Label Propagation for Deep Semi-supervised Learning (2019)

Abstract
Preliminaries
Method
1. Overview
2. Nearest Neighbor Graph
3. Label Propagation
4. Pseudo-label certainty & Class balancing

0. Abstract

Classic methods on SSL

focused on transductive learning

transductive label propagation method, based on the manifold assumption

step 1) make predictions on the entire dataset
step 2) use these predictions to generate pseudo-labels for the unlabeled data
step 3) train a deep neural network

1. Preliminaries

(1) Problem Formulation

\(n\) examples : \(X:=\left(x_1, \ldots, x_l, x_{l+1}, \ldots, x_n\right)\)
- \(x_i \in \mathcal{X}\).
- (1) first \(l\) examples :
  - input : \(X_L\) ….. \(x_i\) for \(i \in L:=\{1, \ldots, l\}\)
  - label : \(Y_L:=\left(y_1, \ldots, y_l\right)\) with \(y_i \in C\), where \(C:=\{1, \ldots, c\}\)
- (2) remaining \(u:=n-l\) examples :
  - input : \(X_U\) … for \(i \in U:=\{l+1, \ldots, n\}\)
  - unlabeled
goal of SSL :
- use all examples \(X\) and labels \(Y_L\) to train a classifier

(2) Classifier

Model ( Classifier ) : \(f_\theta: \mathcal{X} \rightarrow \mathbb{R}^c\)

Divided in two parts

(1) feature extraction network \(\phi_\theta: \mathcal{X} \rightarrow \mathbb{R}^d\)
- embedding ( = descriptor ) : \(\mathbf{v}_i:=\phi_\theta\left(x_i\right)\)
(2) fully connected (FC) layer applied on top of \(\phi_\theta\) + softmax
- produce a vector of confidence scores

Output of the Classifier : \(f_\theta\left(x_i\right)\)

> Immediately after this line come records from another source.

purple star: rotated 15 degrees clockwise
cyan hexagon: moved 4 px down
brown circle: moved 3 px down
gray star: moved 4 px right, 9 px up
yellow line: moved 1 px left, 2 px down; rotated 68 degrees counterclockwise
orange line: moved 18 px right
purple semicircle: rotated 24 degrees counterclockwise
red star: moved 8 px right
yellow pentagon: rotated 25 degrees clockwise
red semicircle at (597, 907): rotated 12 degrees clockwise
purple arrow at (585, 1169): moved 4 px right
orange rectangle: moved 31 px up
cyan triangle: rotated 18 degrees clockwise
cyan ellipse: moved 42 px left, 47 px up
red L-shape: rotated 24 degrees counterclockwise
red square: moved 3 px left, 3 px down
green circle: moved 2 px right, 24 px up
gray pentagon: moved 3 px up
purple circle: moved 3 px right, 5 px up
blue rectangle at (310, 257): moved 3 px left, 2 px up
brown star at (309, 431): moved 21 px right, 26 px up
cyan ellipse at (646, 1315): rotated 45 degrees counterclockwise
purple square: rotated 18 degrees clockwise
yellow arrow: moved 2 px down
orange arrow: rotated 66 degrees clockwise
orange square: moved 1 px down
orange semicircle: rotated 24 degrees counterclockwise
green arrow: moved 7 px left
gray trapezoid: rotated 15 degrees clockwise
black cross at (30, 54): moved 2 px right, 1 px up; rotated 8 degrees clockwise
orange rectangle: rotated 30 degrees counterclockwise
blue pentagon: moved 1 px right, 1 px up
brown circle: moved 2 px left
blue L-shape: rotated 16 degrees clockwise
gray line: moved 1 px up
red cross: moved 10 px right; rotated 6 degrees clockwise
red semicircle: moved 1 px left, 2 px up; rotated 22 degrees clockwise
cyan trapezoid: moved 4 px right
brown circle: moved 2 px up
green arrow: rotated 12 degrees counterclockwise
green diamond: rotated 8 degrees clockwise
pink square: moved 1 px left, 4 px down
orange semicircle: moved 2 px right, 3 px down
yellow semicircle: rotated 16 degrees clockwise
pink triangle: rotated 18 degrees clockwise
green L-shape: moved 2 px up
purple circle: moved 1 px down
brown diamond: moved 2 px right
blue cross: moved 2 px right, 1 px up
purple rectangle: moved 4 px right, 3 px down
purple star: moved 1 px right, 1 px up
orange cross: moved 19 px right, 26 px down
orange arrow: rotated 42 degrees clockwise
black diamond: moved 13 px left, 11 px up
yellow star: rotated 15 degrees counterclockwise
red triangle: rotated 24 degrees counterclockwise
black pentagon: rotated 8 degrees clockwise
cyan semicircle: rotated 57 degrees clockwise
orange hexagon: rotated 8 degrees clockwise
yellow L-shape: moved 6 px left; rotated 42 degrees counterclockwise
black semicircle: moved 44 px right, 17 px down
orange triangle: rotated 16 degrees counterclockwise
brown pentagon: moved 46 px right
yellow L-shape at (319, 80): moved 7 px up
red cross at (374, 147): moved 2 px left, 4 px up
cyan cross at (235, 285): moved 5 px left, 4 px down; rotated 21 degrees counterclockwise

predicted class : \(\hat{y}_i:=\arg \max _j f_\theta\left(x_i\right)_j\)

(3) Supervised Loss

\(L_s\left(X_L, Y_L ; \theta\right):=\sum_{i=1}^l \ell_s\left(f_\theta\left(x_i\right), y_i\right)\).

only for labeled examples in \(X_L\)
standard choice : (classification) CE loss
- \(\ell_s(\mathbf{s}, y):=-\log \mathbf{s}_y\), for \(\mathbf{s} \in \mathbb{R}^c\) and \(y \in C\)

(4) Pseudo-Labeling

process of assigning a pseudo-label \(\hat{y}_i\) to each example \(x_i\) for \(i \in U\)

notation : \(\hat{Y}_U:=\) \(\left(\hat{y}_{l+1}, \ldots, \hat{y}_n\right)\)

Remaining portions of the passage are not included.